An overview of the tumor microenvironment, from cells to complex networks (Review)

Abstract

For a long period, cancer has been believed to be a gene disease, in which oncogenic and suppressor mutations accumulate gradually, finally leading to the malignant transformation of cells. This vision has changed in the last few years, the involvement of the tumor microenvironment, the non-malignant part of the tumors, as an important contributor to the malignant growth being now largely recognized. There is a consensus according to which the understanding of the tumor microenvironment is important as a means to develop new approaches in the therapy of cancer. In this context, the present study is a review of the different types of non-malignant cells that can be found in tumors, with their pro or antitumoral actions, presence in tumors and therapeutic targeting. These cells establish complex relations between them, through cytokines, exosomes, cell adhesion, co-stimulation and co-inhibition; these relations will also be examined in the present work.

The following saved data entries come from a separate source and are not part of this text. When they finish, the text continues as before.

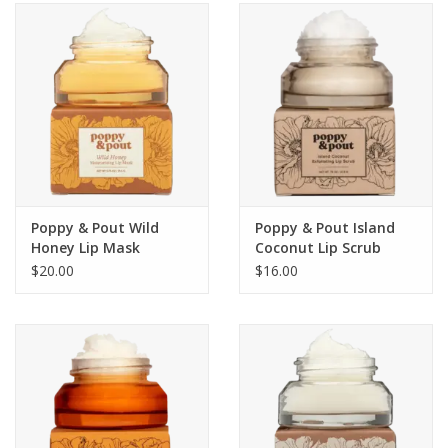
SALE
Bath and Beauty
Health & Wellness
Home Goods/Gift Items
Poppy & Pout Wild
Poppy & Pout Island
Honey Lip Mask
Coconut Lip Scrub
Paper Products/Office
$20.00
$16.00
Outdoor
For the Fellas
Seasonal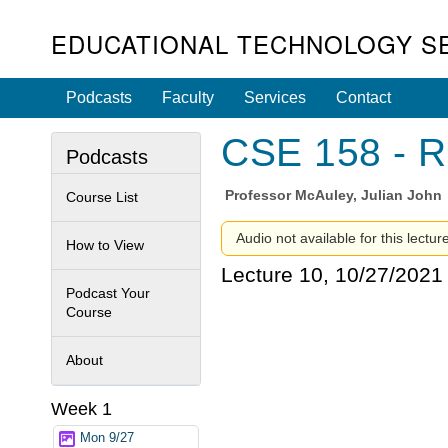
EDUCATIONAL TECHNOLOGY S
Podcasts
Faculty
Services
Contact
CSE 158 - R
Podcasts
Professor
McAuley, Julian John
Course List
Audio not available for this lectur
How to View
Lecture 10, 10/27/2021
Podcast Your
Course
About
Week 1
Mon 9/27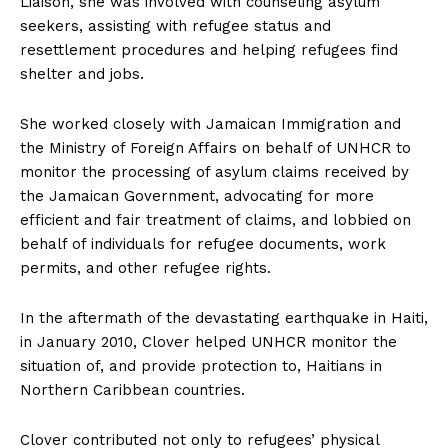
Liaison, she was involved with counseling asylum
seekers, assisting with refugee status and
resettlement procedures and helping refugees find
shelter and jobs.
She worked closely with Jamaican Immigration and
the Ministry of Foreign Affairs on behalf of UNHCR to
monitor the processing of asylum claims received by
the Jamaican Government, advocating for more
efficient and fair treatment of claims, and lobbied on
behalf of individuals for refugee documents, work
permits, and other refugee rights.
In the aftermath of the devastating earthquake in Haiti,
in January 2010, Clover helped UNHCR monitor the
situation of, and provide protection to, Haitians in
Northern Caribbean countries.
Clover contributed not only to refugees’ physical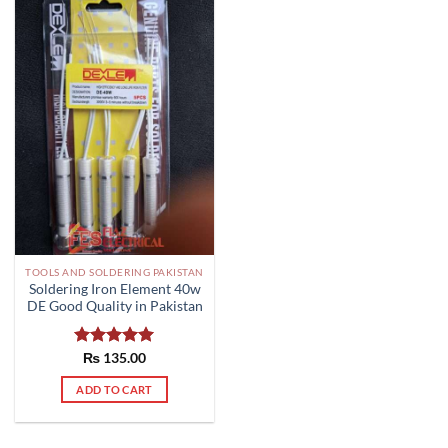
TOOLS AND SOLDERING PAKISTAN
Soldering Iron Element 40w
DE Good Quality in Pakistan
Rated
₨
135.00
5.00
out of 5
ADD TO CART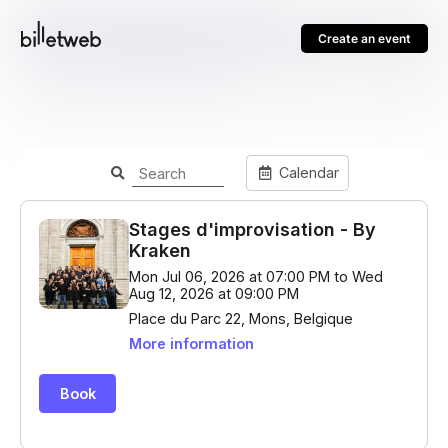
Create an event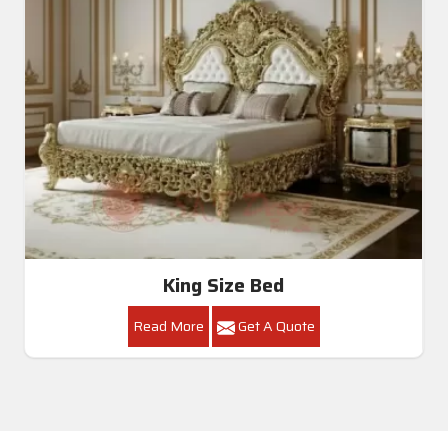
King Size Bed
Read More
Get A Quote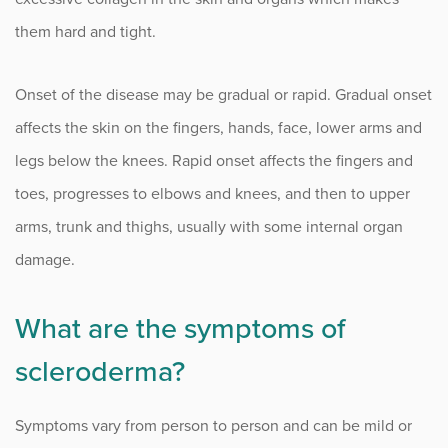
Infusion Center
them hard and tight.
Onset of the disease may be gradual or rapid. Gradual onset
Procedure Animations
affects the skin on the fingers, hands, face, lower arms and
legs below the knees. Rapid onset affects the fingers and
toes, progresses to elbows and knees, and then to upper
arms, trunk and thighs, usually with some internal organ
damage.
What are the symptoms of
scleroderma?
Symptoms vary from person to person and can be mild or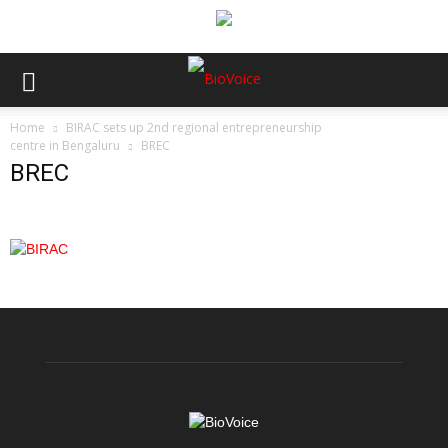
Home
BIRAC sets up 2nd regional entrepreneurship
centre in Bengaluru
BREC
BREC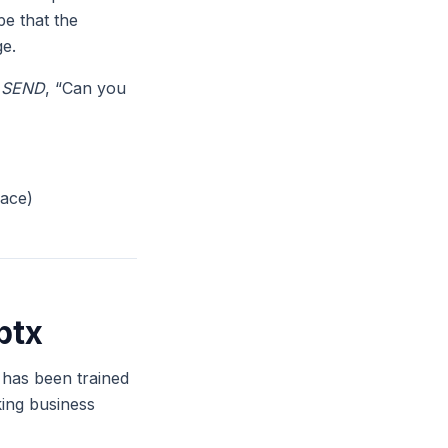
pe that the
ge.
,
SEND
, “Can you
pace)
ptx
t has been trained
king business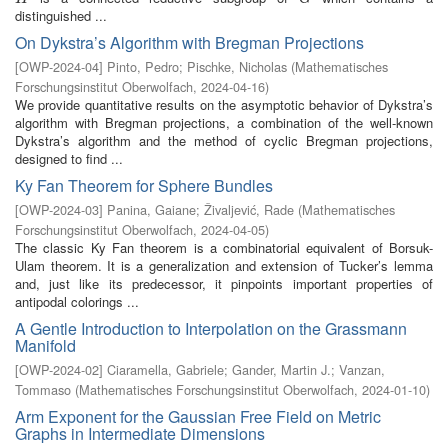
distinguished ...
On Dykstra’s Algorithm with Bregman Projections
[
OWP-2024-04
]
Pinto, Pedro
;
Pischke, Nicholas
(
Mathematisches
Forschungsinstitut Oberwolfach
,
2024-04-16
)
We provide quantitative results on the asymptotic behavior of Dykstra’s
algorithm with Bregman projections, a combination of the well-known
Dykstra’s algorithm and the method of cyclic Bregman projections,
designed to find ...
Ky Fan Theorem for Sphere Bundles
[
OWP-2024-03
]
Panina, Gaiane
;
Živaljević, Rade
(
Mathematisches
Forschungsinstitut Oberwolfach
,
2024-04-05
)
The classic Ky Fan theorem is a combinatorial equivalent of Borsuk-
Ulam theorem. It is a generalization and extension of Tucker’s lemma
and, just like its predecessor, it pinpoints important properties of
antipodal colorings ...
A Gentle Introduction to Interpolation on the Grassmann
Manifold
[
OWP-2024-02
]
Ciaramella, Gabriele
;
Gander, Martin J.
;
Vanzan,
Tommaso
(
Mathematisches Forschungsinstitut Oberwolfach
,
2024-01-10
)
Arm Exponent for the Gaussian Free Field on Metric
Graphs in Intermediate Dimensions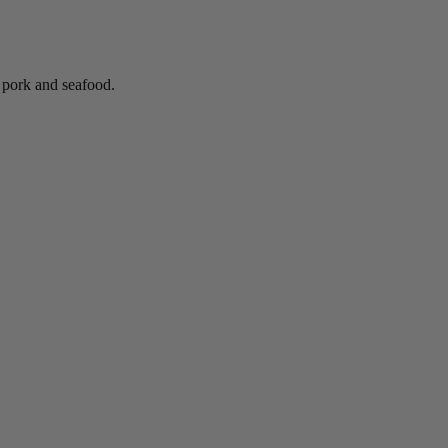
, pork and seafood.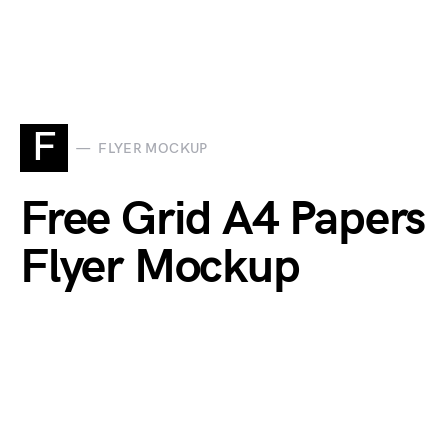
F
FLYER MOCKUP
Free Grid A4 Papers
Flyer Mockup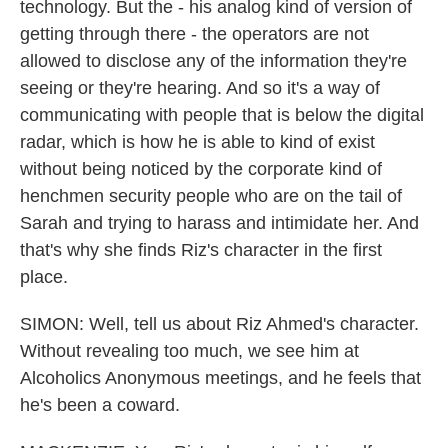
technology. But the - his analog kind of version of
getting through there - the operators are not
allowed to disclose any of the information they're
seeing or they're hearing. And so it's a way of
communicating with people that is below the digital
radar, which is how he is able to kind of exist
without being noticed by the corporate kind of
henchmen security people who are on the tail of
Sarah and trying to harass and intimidate her. And
that's why she finds Riz's character in the first
place.
SIMON: Well, tell us about Riz Ahmed's character.
Without revealing too much, we see him at
Alcoholics Anonymous meetings, and he feels that
he's been a coward.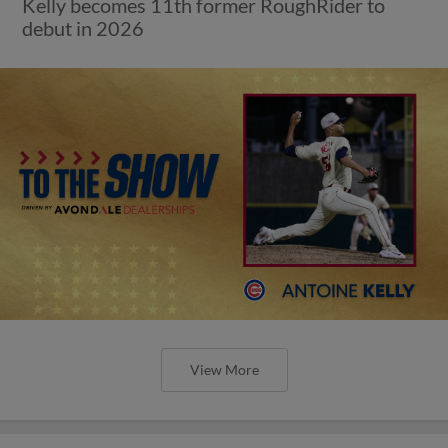
Kelly becomes 11th former RoughRider to
debut in 2026
View More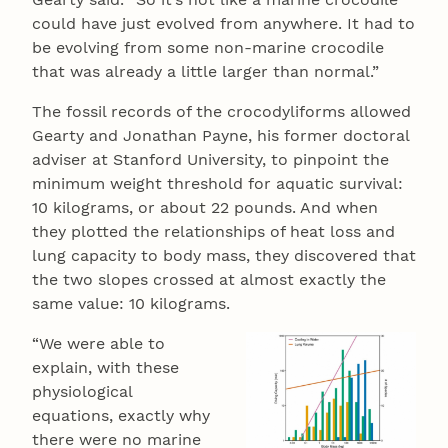
could have just evolved from anywhere. It had to
be evolving from some non-marine crocodile
that was already a little larger than normal.”
The fossil records of the crocodyliforms allowed
Gearty and Jonathan Payne, his former doctoral
adviser at Stanford University, to pinpoint the
minimum weight threshold for aquatic survival:
10 kilograms, or about 22 pounds. And when
they plotted the relationships of heat loss and
lung capacity to body mass, they discovered that
the two slopes crossed at almost exactly the
same value: 10 kilograms.
“We were able to
explain, with these
physiological
equations, exactly why
there were no marine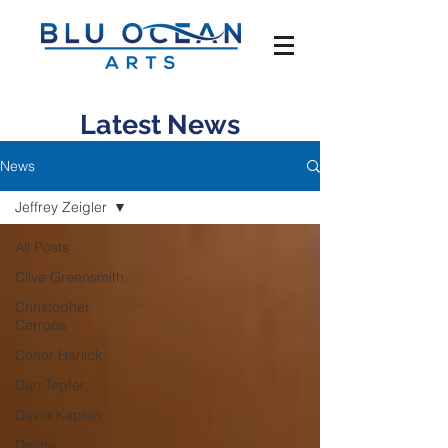
Latest News
News
Jeffrey Zeigler
All Posts
Clive Greensmith
Christopher
Cerrone
Conor Hanick
Dan Tepfer
David Kaplan
Dmitry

Keywords: biogenesis; immunity; microenvironment; network.

Figure 1

Biogenesis of the tumor microenvironment. The development of the tumor leads to angiogenesis and to recruitment of different cells in the tumor; immunosuppression appears also as a consequence of the tumoral growth. The tumoral fibroblasts secrete a dysregulated extracellular matrix which contributes to the immune suppression. Complex relations are established between the resulting microenvironment components.

Figure 2

Immune response in malignant tumors. The presence of the danger signals within the tumor triggers an innate immune response; the antigen presentation by the APCs (antigen-presenting cells) leads to the activation of the CD8⁺ and CD4⁺ lymphocytes; low level of MHC proteins or increased atypical MHC such as MICA activate NK lymphocytes, while particular subsets such as γδ or NKT-cells respond to antigens like phospho-antigens or CD1d-presented lipidic antigens. A multimodal immune response develops, adequate to the signals that the tumor presents. The different segments of the immune system cooperate for an optimal response.

Figure 3

Relations between the tumor and the immune response. The immune response and tumors interact in multiple ways. The immunosuppression from the tumor microenvironment inhibits the antigen-specific lymphocytes, while innate immune cells are influenced by tumor-derived factors, cytokines and exosomes to aquire a protumoral profile. The dysregulated extracellular matrix contributes to the suppression, increasing also the survival and the invasiveness of the tumor cells; chronic inflammation that develops supports the tumoral growth, while certain profiles of adaptive response such as Th2 or Th17 are also mainly protumoral.

Figure 4

Immunotherapy adresses tumors by inhibiting angiogenesis, tumor-associated cells and immunosuppression, and also by stimulating different cells with tumoricidal potential, through antibodies (monoclonal or bispecific), adoptive therapies, vaccines, TLR stimulation or interleukins. A network view of the different immunotherapies is shown.